Why I Shoot Film

I bought a typewriter today.  This will become relevant shortly.

Defenders of film photography often focus on the technical aspects.  They expound about how they are forced to slow down and plan each exposure, or about how they can control the entire process from start to finish, or about the ‘feel’ of creating an image in the darkroom.

All of these are valid points, but they aren’t the biggest one.

I bought a typewriter today.  The seller posted it on Craigslist, and it is a model I have been seeking.  He had a garage full of items gleaned from estate sales, which he resells as a side business.  On the shelf next to my typewriter was this:

More accurately, there were eight trays of vintage slides, almost 1000 images, sitting there neglected.  This image is a random selection from the top tray.

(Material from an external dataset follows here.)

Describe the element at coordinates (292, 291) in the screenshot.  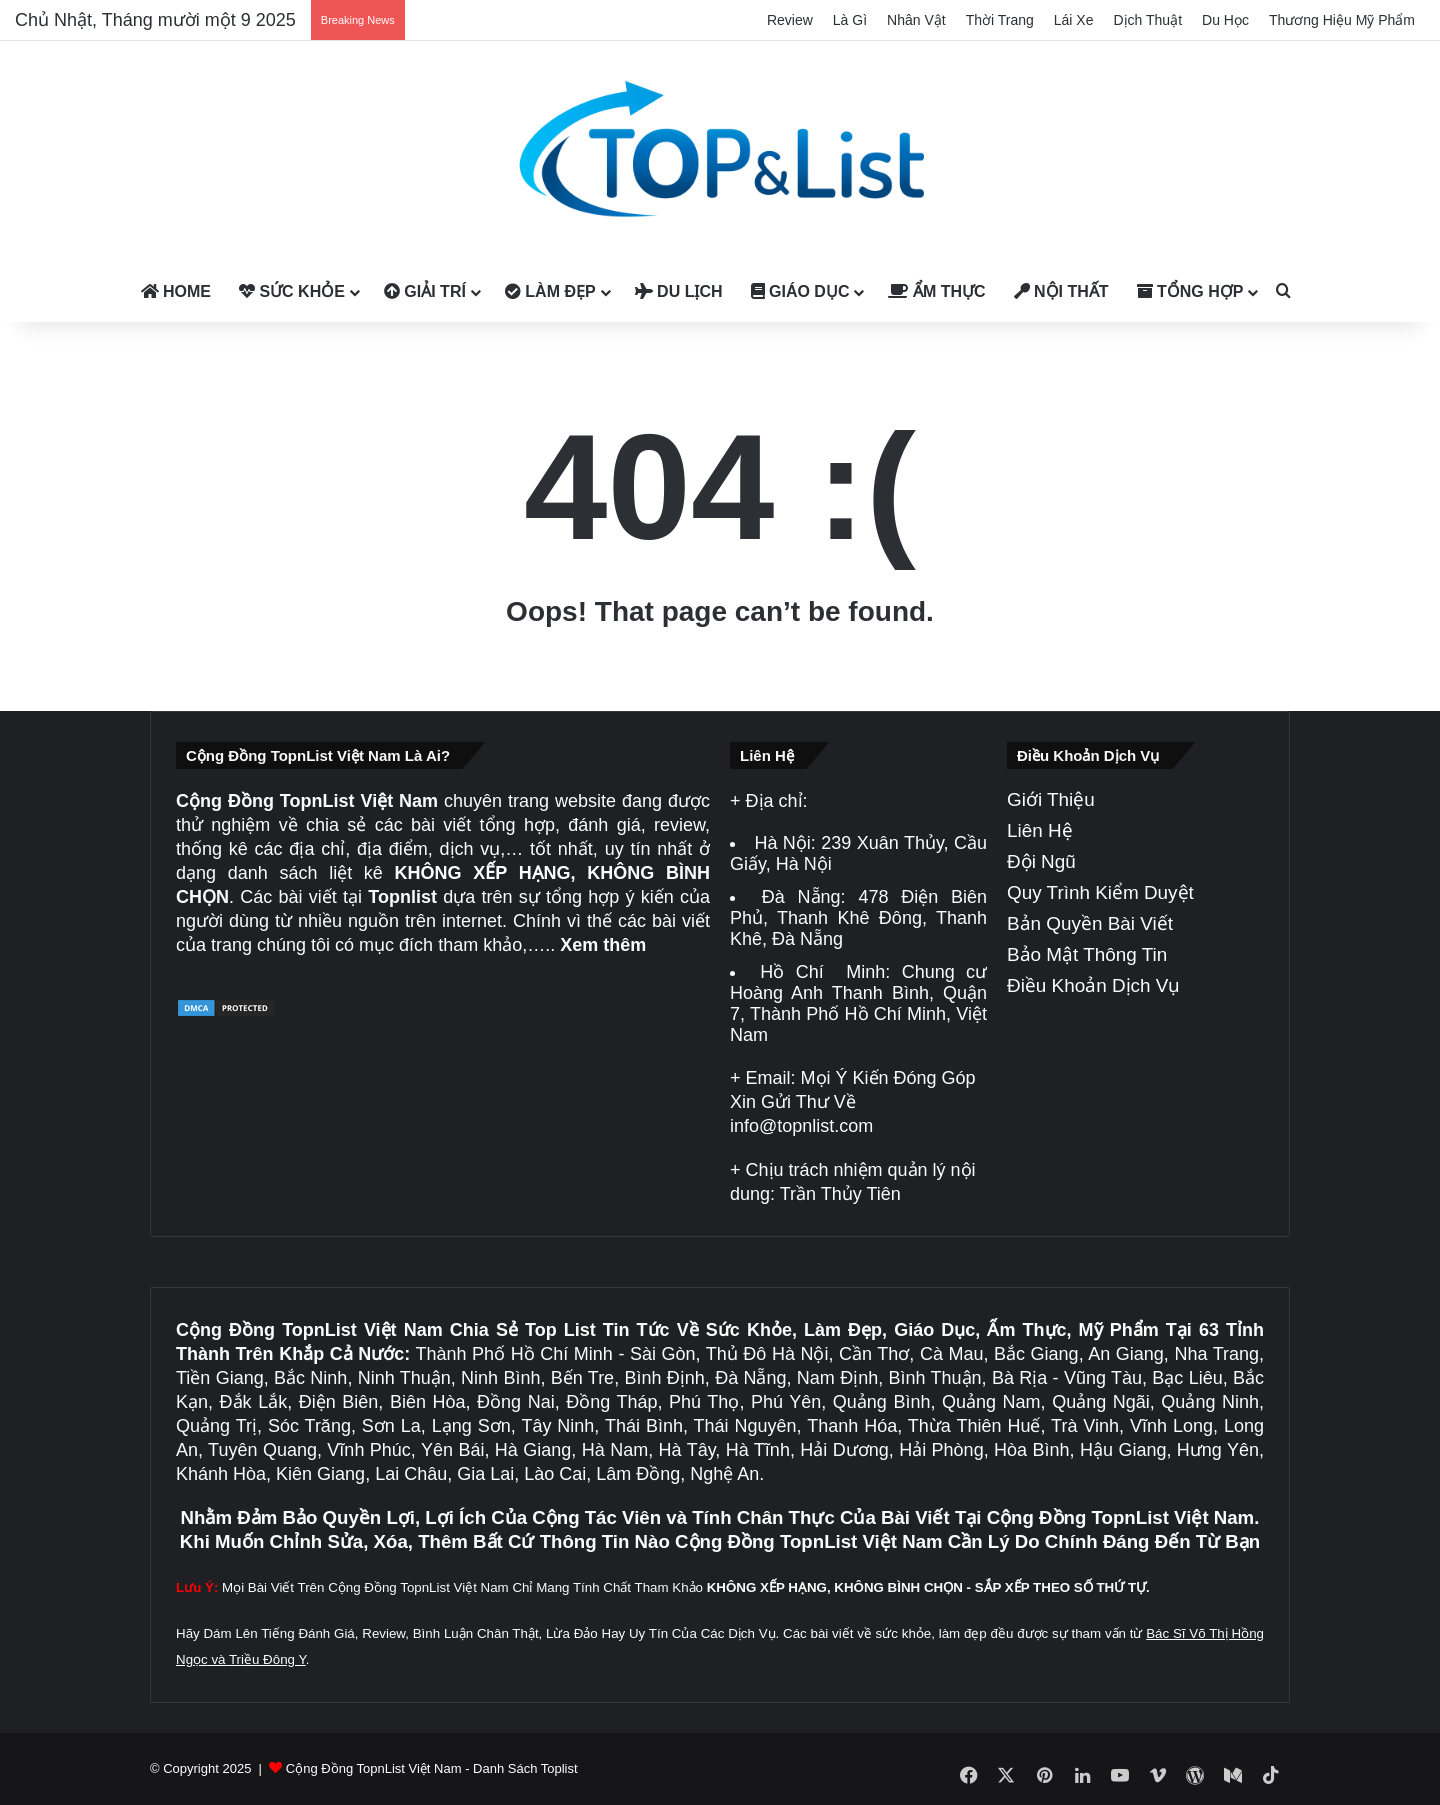 I see `Sức Khỏe` at that location.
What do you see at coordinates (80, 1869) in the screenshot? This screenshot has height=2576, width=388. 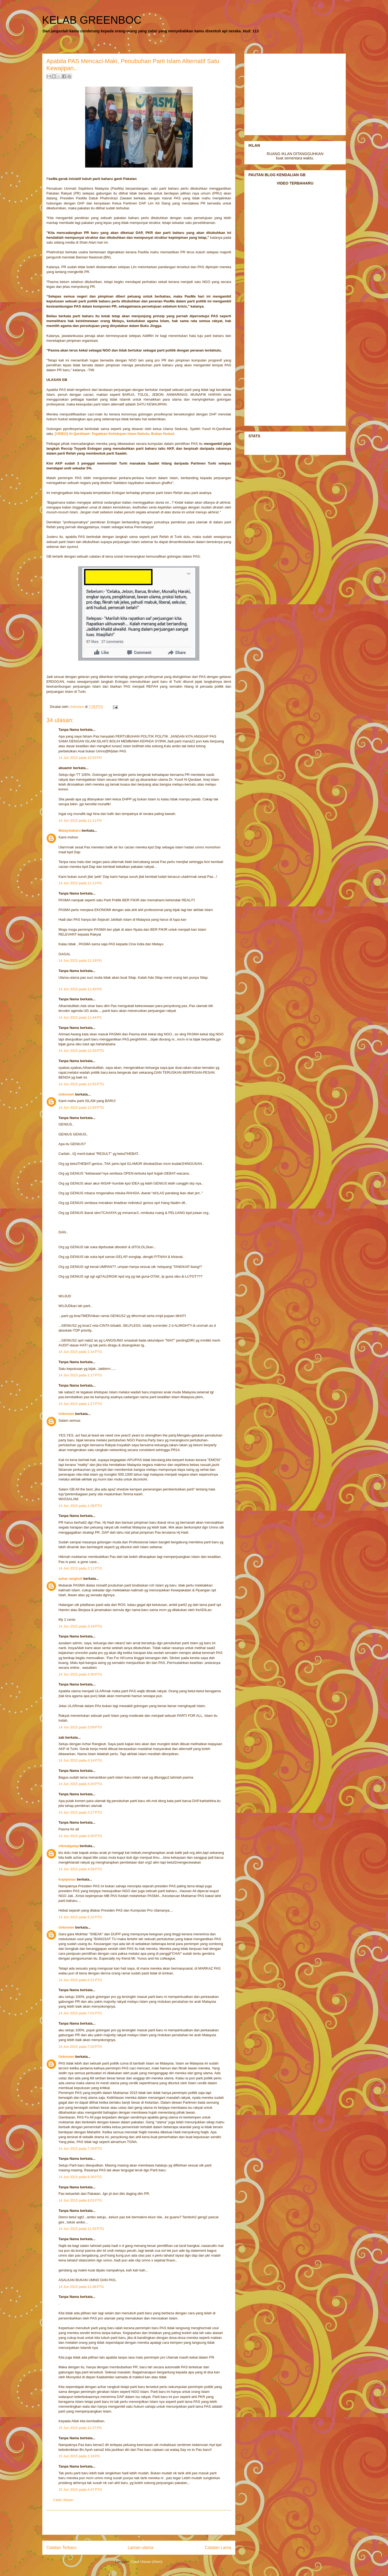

I have no idea who the subjects are, but the slide is at least 50 years old.  It was abandoned and neglected, yet it cleans up wonderfully and remains fully functional.  You simply cannot say that about modern digital photography or inkjet prints.  I have already lost images to crashes, media failure, or simply poor organization. Backups are not foolproof.

No one will ever find an old laptop at a flea market and exclaim, “Look at these cool JPGs I found,” yet with proper storage the photos I create today should outlive me.  Hopefully they will bring joy to my family or even some random person who finds them in a dusty garage.